La Dept of Health: Local number of child drownings increased in 2020
BATON ROUGE - According to the Centers for Disease Control and Prevention (CDC), every day, about ten people die from unintentional drowning. Of these, federal health officials say two of these daily victims are children aged 14 or younger.
Drowning ranks fifth among the leading causes of unintentional injury death in the United States and as Louisiana is a state with a number of bayous, lakes, rivers, and other waterways, drowning has been a major concern over the years.

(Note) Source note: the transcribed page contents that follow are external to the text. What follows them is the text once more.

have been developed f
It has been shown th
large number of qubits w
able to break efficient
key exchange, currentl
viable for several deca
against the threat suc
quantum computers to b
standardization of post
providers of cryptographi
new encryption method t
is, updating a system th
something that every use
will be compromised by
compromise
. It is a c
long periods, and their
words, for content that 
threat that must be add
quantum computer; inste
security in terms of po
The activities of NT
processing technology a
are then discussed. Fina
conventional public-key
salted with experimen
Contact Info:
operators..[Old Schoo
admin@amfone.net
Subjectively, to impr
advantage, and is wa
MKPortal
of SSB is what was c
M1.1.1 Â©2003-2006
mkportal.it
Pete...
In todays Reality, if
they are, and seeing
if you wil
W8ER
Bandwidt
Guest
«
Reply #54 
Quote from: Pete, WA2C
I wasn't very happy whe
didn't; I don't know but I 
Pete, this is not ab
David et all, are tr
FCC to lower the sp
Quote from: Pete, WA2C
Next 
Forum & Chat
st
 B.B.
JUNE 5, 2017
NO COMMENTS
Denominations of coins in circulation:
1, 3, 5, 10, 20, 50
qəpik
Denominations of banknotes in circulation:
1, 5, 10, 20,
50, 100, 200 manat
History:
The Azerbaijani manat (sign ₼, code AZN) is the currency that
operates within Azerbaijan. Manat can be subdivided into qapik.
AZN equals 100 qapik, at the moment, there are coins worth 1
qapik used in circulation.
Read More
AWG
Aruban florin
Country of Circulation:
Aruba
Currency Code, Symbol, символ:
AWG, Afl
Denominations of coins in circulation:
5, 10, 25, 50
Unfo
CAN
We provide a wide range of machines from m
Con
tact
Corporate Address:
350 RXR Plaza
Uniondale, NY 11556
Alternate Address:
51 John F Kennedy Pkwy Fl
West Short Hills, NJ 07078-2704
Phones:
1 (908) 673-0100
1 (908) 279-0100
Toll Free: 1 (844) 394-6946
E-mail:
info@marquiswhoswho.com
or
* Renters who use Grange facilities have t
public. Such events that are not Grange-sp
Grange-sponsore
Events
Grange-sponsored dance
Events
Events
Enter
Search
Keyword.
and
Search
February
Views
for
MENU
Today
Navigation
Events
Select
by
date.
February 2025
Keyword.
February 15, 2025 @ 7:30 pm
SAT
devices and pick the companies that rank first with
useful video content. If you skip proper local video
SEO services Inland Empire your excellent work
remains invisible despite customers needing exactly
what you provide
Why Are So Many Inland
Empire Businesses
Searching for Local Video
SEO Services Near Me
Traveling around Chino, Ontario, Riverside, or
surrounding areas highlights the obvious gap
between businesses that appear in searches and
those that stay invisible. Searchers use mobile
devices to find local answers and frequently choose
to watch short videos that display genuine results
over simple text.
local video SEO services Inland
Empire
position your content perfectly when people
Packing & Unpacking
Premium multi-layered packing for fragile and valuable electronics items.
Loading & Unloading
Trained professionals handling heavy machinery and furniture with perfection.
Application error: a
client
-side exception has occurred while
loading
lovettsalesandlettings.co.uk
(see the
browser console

A Tuesday news release from the Louisiana Department of Health noted that after five consecutive years of decreasing child drownings in Louisiana, 2020 was one of the deadliest in recent history.
Department of Health officials say the state experienced a 60% increase in the number of infant and child drownings (ages 0-14), from 15 in 2019 to 24 in 2020.
With summer's hot weather approaching along with the likelihood of increased recreation at water sources and pools, local health officials are urging parents and families to stay aware of the precautions they can take to prevent child drownings.
Dr. Joseph Kanter, State Health Officer said, "Water safety and drowning prevention efforts remain as important as ever, especially as families return to water activities at pools, lakes and beaches."
"Louisiana's latest numbers confirm that most child drownings occur in the warmer months and among children ages 1-4," Kanter continued. "This year, I urge everyone to take critical steps to reverse the upward trend in fatal child drownings."
Centers for Disease Control and Prevention (CDC) data from 2017-19 show that Louisiana has the fourth highest drowning rate for children 1-14 years in the United States, and drowning remains the third leading cause of death for Louisiana children in this age group.
Officials say families may want to implement the following precautions:
-Watch children when they are in or around water at all times; avoid getting distracted.
-Teach children how to swim.
-If you own a pool or spa, install layers of protection, including a four-sided fence with a self-closing, self-latching gate.
-Keep children away from pool drains, pipes and other openings to avoid entrapments.
-Wear a U.S. Coast Guard-approved life jacket when boating or participating in other water activities.
“Parents and guardians can also prepare for potential emergencies by taking a CPR training class and learning basic water rescue skills,” said Dr. Kanter.